The Bank of Thailand relaxed capital-outflow regulations in April as part of a three-year plan (2017-2020) to encourage more Thai investors to venture abroad, and the SEC is trying to match regulations with international standards to support and encourage the development of this trend.
“The BOT has begun the process of allowing for limitless venture abroad, which means that Thai investors will be more exposed to higher-risk products in other countries. But that has led people to wonder why Thai asset-management companies are not allowed to offer the same kind of products first,” said Rapee Sucharitakul, secretary-general of the SEC.

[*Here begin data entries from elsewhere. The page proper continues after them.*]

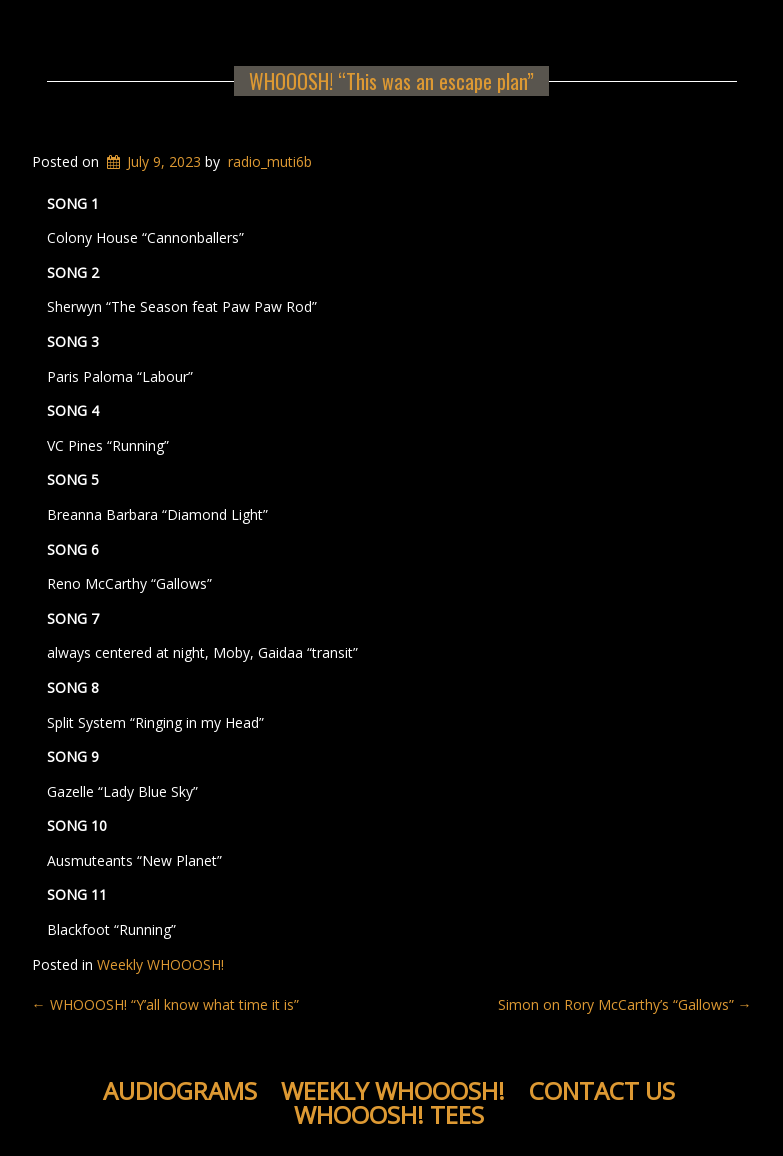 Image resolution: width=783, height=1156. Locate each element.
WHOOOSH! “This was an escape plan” (391, 81)
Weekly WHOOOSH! (160, 964)
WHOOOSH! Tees (389, 1114)
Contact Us (602, 1090)
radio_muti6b (270, 161)
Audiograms (180, 1090)
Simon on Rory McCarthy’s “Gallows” (625, 1004)
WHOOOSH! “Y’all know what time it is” (165, 1004) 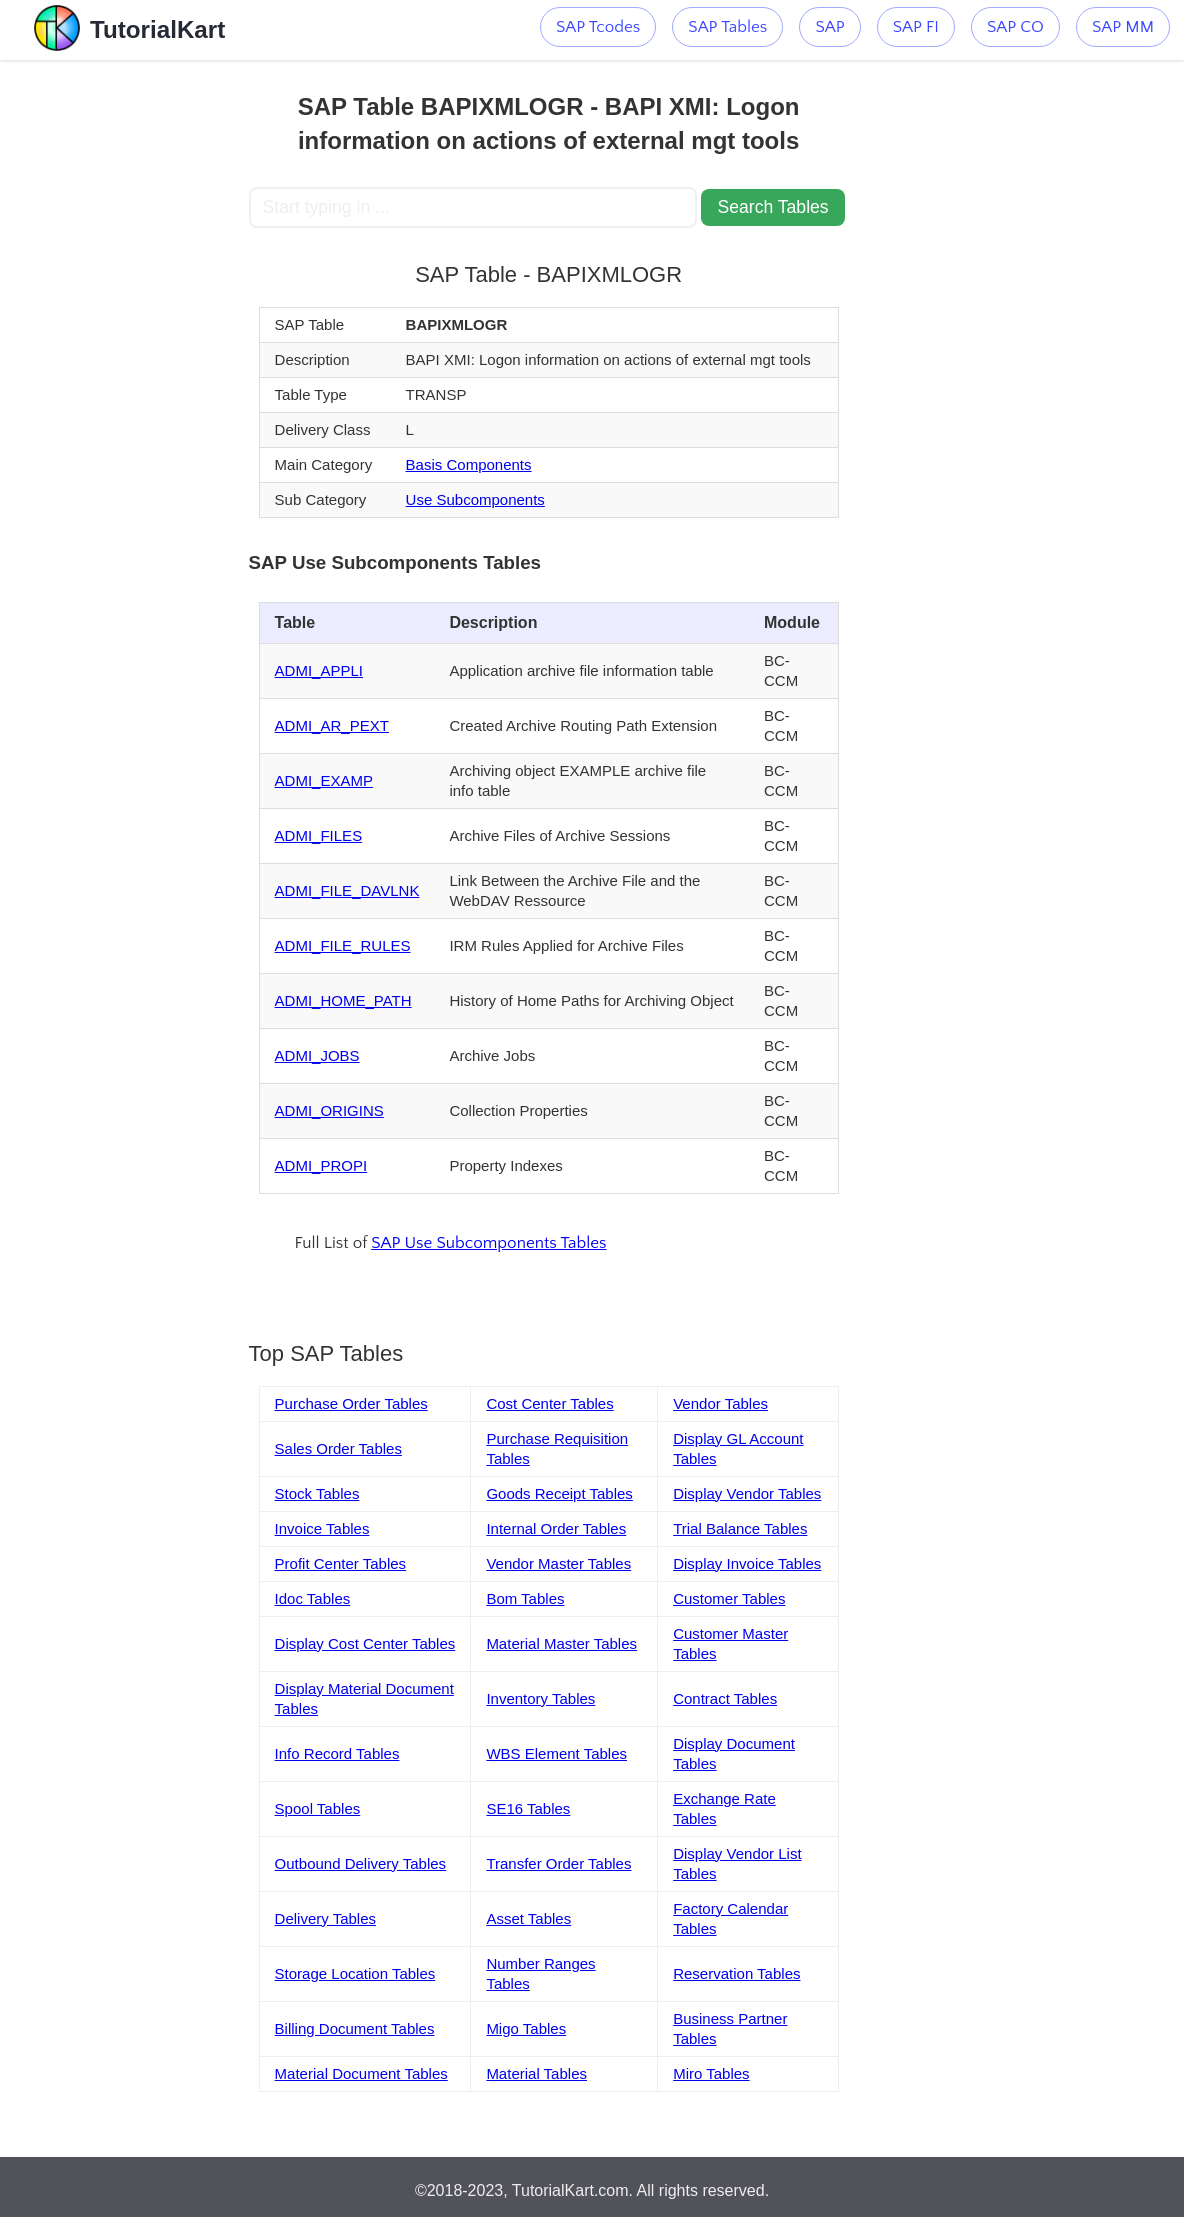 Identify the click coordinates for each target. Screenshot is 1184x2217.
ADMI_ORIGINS (329, 1110)
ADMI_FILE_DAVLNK (347, 890)
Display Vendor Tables (747, 1493)
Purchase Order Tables (351, 1403)
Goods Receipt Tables (559, 1493)
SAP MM (1123, 27)
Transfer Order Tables (558, 1863)
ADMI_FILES (319, 835)
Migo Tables (526, 2028)
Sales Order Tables (338, 1448)
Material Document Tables (361, 2073)
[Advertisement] (124, 360)
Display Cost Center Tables (365, 1643)
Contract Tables (725, 1698)
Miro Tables (711, 2073)
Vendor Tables (720, 1403)
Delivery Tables (325, 1918)
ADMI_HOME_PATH (343, 1000)
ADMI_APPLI (319, 670)
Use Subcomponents (475, 499)
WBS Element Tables (556, 1753)
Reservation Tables (736, 1973)
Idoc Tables (313, 1598)
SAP (829, 27)
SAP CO (1015, 27)
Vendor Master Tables (558, 1563)
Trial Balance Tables (740, 1528)
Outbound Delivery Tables (361, 1863)
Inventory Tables (540, 1698)
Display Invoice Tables (747, 1563)
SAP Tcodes (598, 27)
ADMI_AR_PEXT (332, 725)
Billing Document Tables (355, 2028)
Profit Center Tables (340, 1563)
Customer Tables (729, 1598)
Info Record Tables (337, 1753)
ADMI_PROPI (321, 1165)
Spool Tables (318, 1808)
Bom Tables (525, 1598)
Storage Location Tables (355, 1973)
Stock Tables (317, 1493)
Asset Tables (528, 1918)
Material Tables (536, 2073)
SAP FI (916, 27)
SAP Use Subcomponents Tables (488, 1243)
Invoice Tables (322, 1528)
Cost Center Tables (549, 1403)
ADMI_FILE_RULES (343, 945)
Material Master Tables (561, 1643)
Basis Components (469, 464)
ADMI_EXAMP (324, 780)
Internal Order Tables (556, 1528)
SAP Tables (727, 27)
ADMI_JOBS (317, 1055)
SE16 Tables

The principles to regulate mutual hedge funds are currently being drafted by the SEC and will be the subject of separate hearings with the private sector and the SEC board.
If approved, the products will be offered in the first quarter of next year. Nevertheless, it will take six to eight months before companies are ready to offer them since they have to market the products, train their staff and conduct a risk-assessment process.
“We have to launch these new regulations and new products now so that Thai asset-management companies and investors are prepared for the new kind of risk.
“Buying foreign products in foreign lands is riskier because you have to file complaints to foreign regulators, and that is one point of concern,” he said.
The SEC will aim to lower the risk for investors by increasing communication and to make sure that asset management-companies are ready to communicate with their customers about the new risk before they can offer such products.
Under the current draft, a hedge-fund product can only be offered to “ultra high net worth” investors with total assets of more than Bt70 million or an investment portfolio worth more than Bt20 million.
Jomkwan Kongsakul, director of the SEC’s investment management policy and development department, said the new retail-class mutual-fund regulations that concentrate on the principle-based “value at risk approach” rather than the old rule-based “commitment approach” would be reviewed by the SEC’s board in November and would become effective before the end of this year.
The draft is currently being revised by the regulator after it passed the second hearing with the private sector.
The highlights of the amendments include what type of assets mutual funds can invest in and the proportion of assets in the mutual fund.
For example, the classification of equity mutual funds used to be based on the amount of equity in the fund, where more than 65 per cent means that the fund is an equity fund, while the new regulation will concentrate on the fund’s net exposure to determined its class, she explained.